The Directed Prediction Change - Efficient and Trustworthy Fidelity Assessment for Local Feature Attribution Methods

TL;DR

This paper introduces the Directed Prediction Change (DPC), a deterministic and efficient metric for evaluating the fidelity of local feature attribution methods, crucial for trustworthy explanations in high-stakes settings.

Contribution

The paper proposes DPC, a novel, faster, and deterministic fidelity metric that improves upon existing methods by incorporating directionality in perturbations and attributions.

Findings

DPC achieves nearly tenfold speedup over traditional metrics.

DPC provides deterministic and reproducible fidelity assessments.

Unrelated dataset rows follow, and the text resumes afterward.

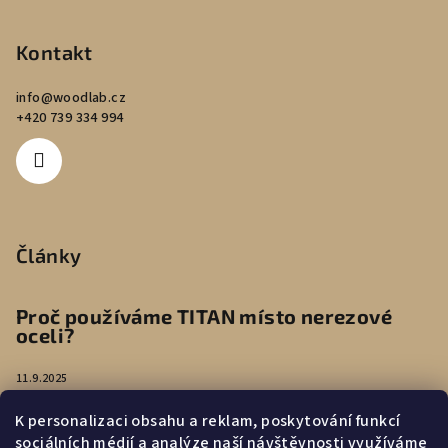
Kontakt
info
@
woodlab.cz
+420 739 334 994
Články
Proč používáme TITAN místo nerezové
oceli?
11.9.2025
K personalizaci obsahu a reklam, poskytování funkcí
Péče o náušnice
sociálních médií a analýze naší návštěvnosti využíváme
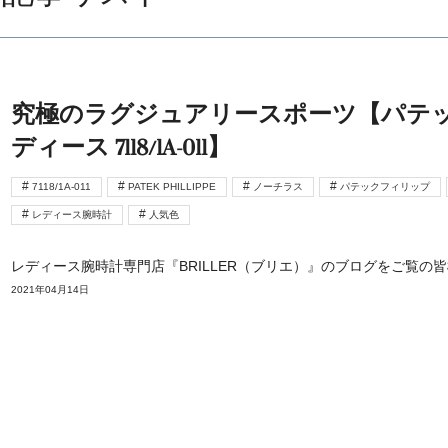
究極のラグジュアリースポーツ【パテッ
ディース 7118/1A-011】
7118/1A-011
PATEK PHILLIPPE
ノーチラス
パテックフィリップ
レディース腕時計
人気色
レディース腕時計専門店『BRILLER（ブリエ）』のブログをご覧の
2021年04月14日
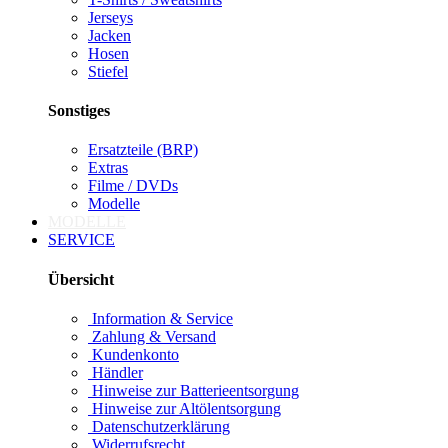
Jerseys
Jacken
Hosen
Stiefel
Sonstiges
Ersatzteile (BRP)
Extras
Filme / DVDs
Modelle
MODELLE
SERVICE
Übersicht
Information & Service
Zahlung & Versand
Kundenkonto
Händler
Hinweise zur Batterieentsorgung
Hinweise zur Altölentsorgung
Datenschutzerklärung
Widerrufsrecht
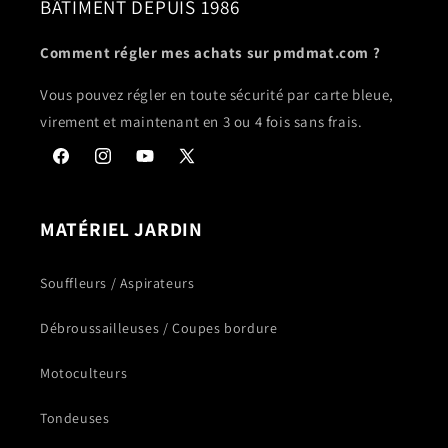
BÂTIMENT DEPUIS 1986
Comment régler mes achats sur pmdmat.com ?
Vous pouvez régler en toute sécurité par carte bleue,
virement et maintenant en 3 ou 4 fois sans frais.
Facebook
Instagram
YouTube
X
(Twitter)
MATÉRIEL JARDIN
Souffleurs / Aspirateurs
Débroussailleuses / Coupes bordure
Motoculteurs
Tondeuses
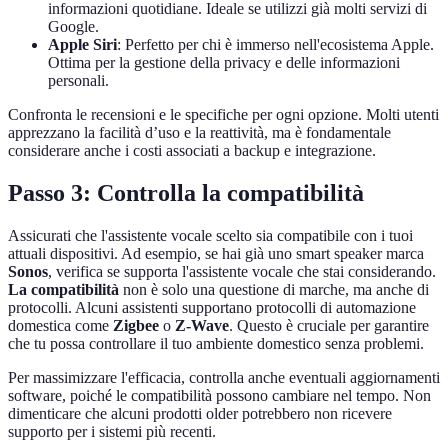
informazioni quotidiane. Ideale se utilizzi già molti servizi di
Google.
Apple Siri
: Perfetto per chi è immerso nell'ecosistema Apple.
Ottima per la gestione della privacy e delle informazioni
personali.
Confronta le recensioni e le specifiche per ogni opzione. Molti utenti
apprezzano la facilità d’uso e la reattività, ma è fondamentale
considerare anche i costi associati a backup e integrazione.
Passo 3: Controlla la compatibilità
Assicurati che l'assistente vocale scelto sia compatibile con i tuoi
attuali dispositivi. Ad esempio, se hai già uno smart speaker marca
Sonos
, verifica se supporta l'assistente vocale che stai considerando.
La compatibilità
non è solo una questione di marche, ma anche di
protocolli. Alcuni assistenti supportano protocolli di automazione
domestica come
Zigbee
o
Z-Wave
. Questo è cruciale per garantire
che tu possa controllare il tuo ambiente domestico senza problemi.
Per massimizzare l'efficacia, controlla anche eventuali aggiornamenti
software, poiché le compatibilità possono cambiare nel tempo. Non
dimenticare che alcuni prodotti older potrebbero non ricevere
supporto per i sistemi più recenti.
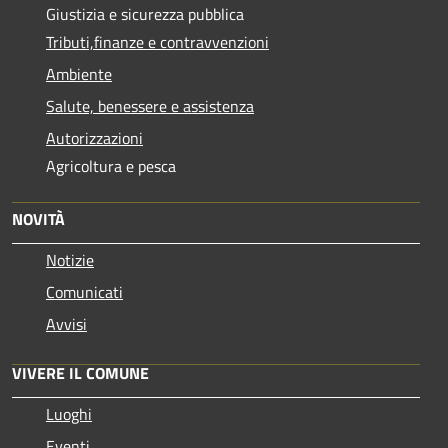
Giustizia e sicurezza pubblica
Tributi,finanze e contravvenzioni
Ambiente
Salute, benessere e assistenza
Autorizzazioni
Agricoltura e pesca
NOVITÀ
Notizie
Comunicati
Avvisi
VIVERE IL COMUNE
Luoghi
Eventi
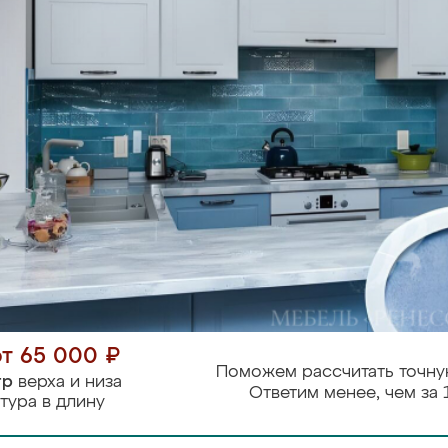
от 65 000 ₽
Поможем рассчитать точну
тр
верха и низа
Ответим менее, чем за 
тура в длину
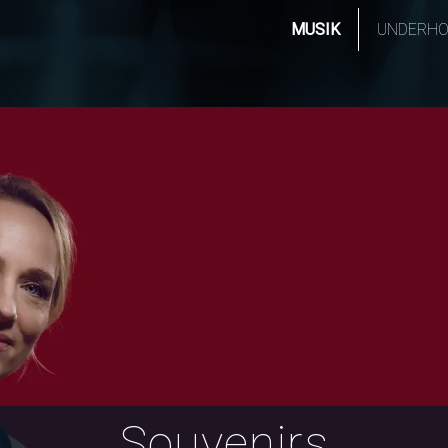
MUSIK
UNDERHO
Souvenirs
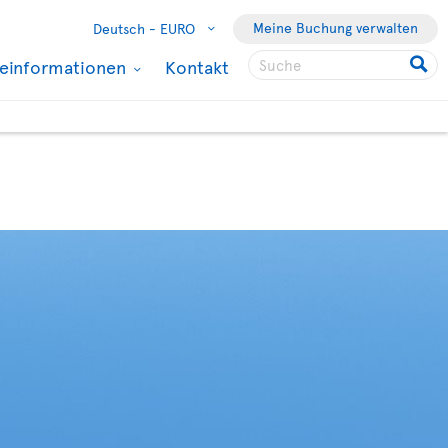
Meine Buchung verwalten
Deutsch -
EURO
seinformationen
Kontakt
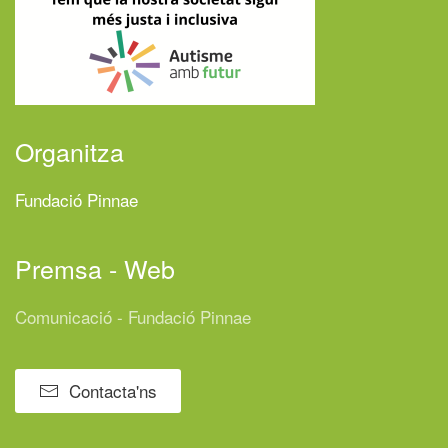
Organitza
Fundació Pinnae
Premsa - Web
Comunicació - Fundació Pinnae
Contacta'ns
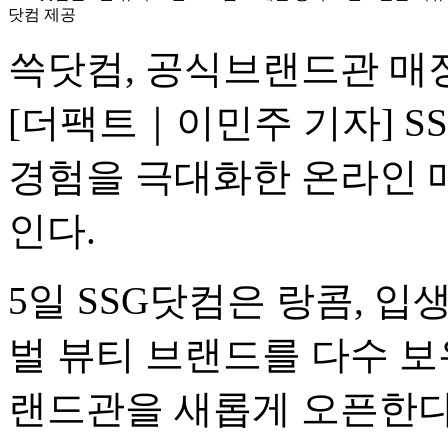
닷컴 제공
쓱닷컴, 공식브랜드관 매
[더팩트｜이민주 기자] 
경험을 극대화한 온라인 매
인다.
5일 SSG닷컴은 랑콤, 입
벌 뷰티 브랜드를 다수 
랜드관을 새롭게 오픈한다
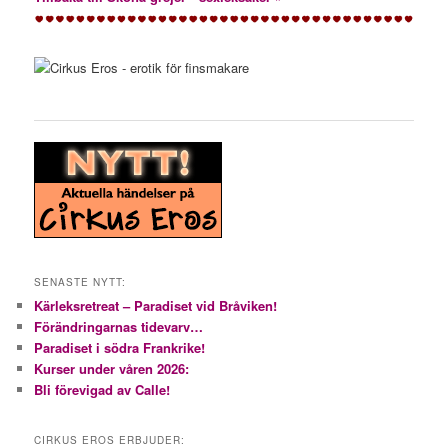
SENASTE NYTT:
Kärleksretreat – Paradiset vid Bråviken!
Förändringarnas tidevarv…
Paradiset i södra Frankrike!
Kurser under våren 2026:
Bli förevigad av Calle!
CIRKUS EROS ERBJUDER:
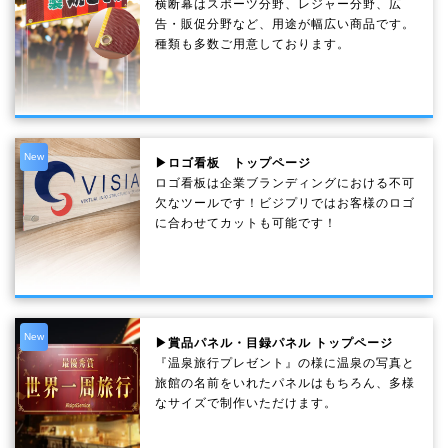
横断幕はスポーツ分野、レジャー分野、広
告・販促分野など、用途が幅広い商品です。
種類も多数ご用意しております。
New
▶ロゴ看板 トップページ
ロゴ看板は企業ブランディングにおける不可
欠なツールです！ビジプリではお客様のロゴ
に合わせてカットも可能です！
New
▶賞品パネル・目録パネル トップページ
『温泉旅行プレゼント』の様に温泉の写真と
旅館の名前をいれたパネルはもちろん、多様
なサイズで制作いただけます。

Evaluation on diverse datasets and models confirms DPC's effectiveness.

Abstract

The utility of an explanation method critically depends on its fidelity to the underlying machine learning model. Especially in high-stakes medical settings, clinicians and regulators require explanations that faithfully reflect the model's decision process. Existing fidelity metrics such as Infidelity rely on Monte Carlo approximation, which demands numerous model evaluations and introduces uncertainty due to random sampling. This work proposes a novel metric for evaluating the fidelity of local feature attribution methods by modifying the existing Prediction Change (PC) metric within the Guided Perturbation Experiment. By incorporating the direction of both perturbation and attribution, the proposed Directed Prediction Change (DPC) metric achieves an almost tenfold speedup and eliminates randomness, resulting in a deterministic and trustworthy evaluation procedure that measures the same property as local Infidelity. DPC is evaluated on two datasets (skin lesion images and financial tabular data), two black-box models, seven explanation algorithms, and a wide range of hyperparameters. Across $4\,744$ distinct explanations, the results demonstrate that DPC, together with PC, enables a holistic and computationally efficient evaluation of both baseline-oriented and local feature attribution methods, while providing deterministic and reproducible outcomes.